Though [Michael W.] Smith admits that he and Rich Mullins "weren't that close," he spent his share of time with the misfit songwriter and was deeply affected by Mullins' life - and his death. That's clearly reflected by Smith's instrumental homage to Mullins ("Song for Rich") on Live the Life and his cover of "I See You" on the Exodus Project.

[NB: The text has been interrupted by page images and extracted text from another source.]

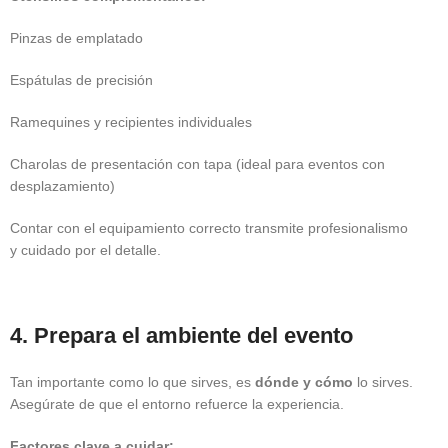
Pinzas de emplatado
Espátulas de precisión
Ramequines y recipientes individuales
Charolas de presentación con tapa (ideal para eventos con
desplazamiento)
Contar con el equipamiento correcto transmite profesionalismo
y cuidado por el detalle.
4. Prepara el ambiente del evento
Tan importante como lo que sirves, es
dónde y cómo
lo sirves.
Asegúrate de que el entorno refuerce la experiencia.
Factores clave a cuidar: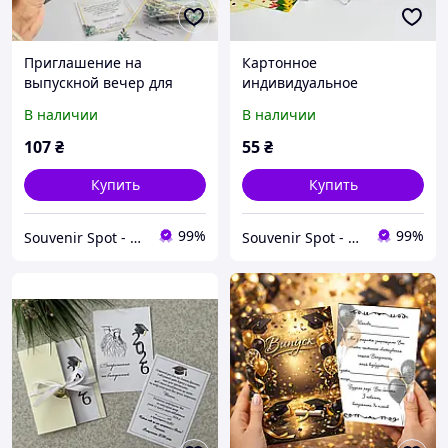
Приглашение на
Картонное
выпускной вечер для
индивидуальное
учителей, нежная
приглашение на детский
В наличии
В наличии
акриловая
выпускной Приглашение
пригласительная
на выпускной в садик,
107
₴
55
₴
открытка.
школу
Купить
Купить
99%
99%
Souvenir Spot - Оригинальные сувенирные изделия
Souvenir Spot - Оригинальные сувенирные изделия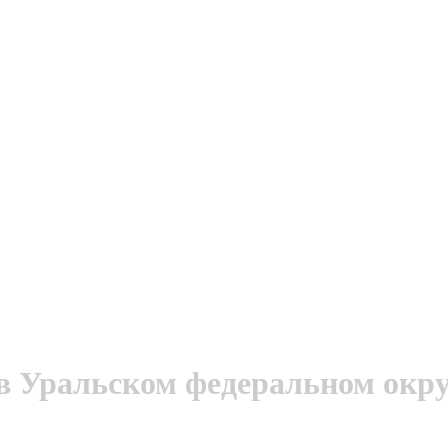
в Уральском федеральном окру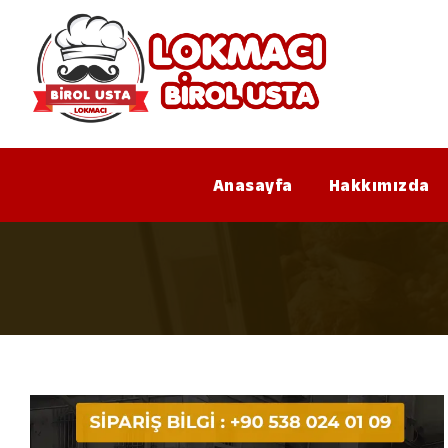
Anasayfa
Hakkımızda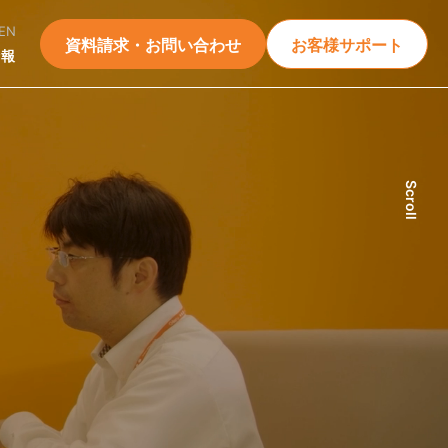
EN
資料請求・お問い合わせ
お客様サポート
情報
Scroll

"When I heard the news, I was in Charlotte, N.C., getting ready to walk on before 15,000 people. And Randy Stonehill came back - Randy was my hero growing up and then we got to be friends - and he said, 'Man, I need to tell you something. I hate to be the bearer of bad news, but Rich has moved on. He's left us.' I didn't understand. So he told me what happened, and I was just shocked, just sitting there in disbelief. I didn't cry. I was perplexed. [I'm thinking], 'I gotta go on in 15 minutes!' I opened up the show with 'Step by Step.' I didn't tell the audience - I didn't think I could do it. I got through the show, but when I was walking offstage, I started to lose it. And when I got backstage, I was just a wreck. I went on for an hour, uncontrollably weeping. 'Okay God... You're in control.'
"I just really, really miss him," Smith says quietly, his eyes again welling up with tears. "I find myself, now that he's gone... it still gets really hard. I sing his songs in concert, and I lose it... I just lose it. I don't know what it is, but [he] really affected me, made me reevalutate things. The guy was restless. And that's hopefully what I'm getting at. I actually thought about it today for the first time. There's so much I love about being here, and I love my family. I'd lay down my life for my kids, and I'd give up my career today if my family was suffering. But then I found myself - probably for the first time - saying, 'I'm restless. I don't belong here.' I just think [Rich] left an enormous legacy of who he was and what he stood for. If in some way I can carry on just a piece of that legacy, I think I [will have] accomplished a lot."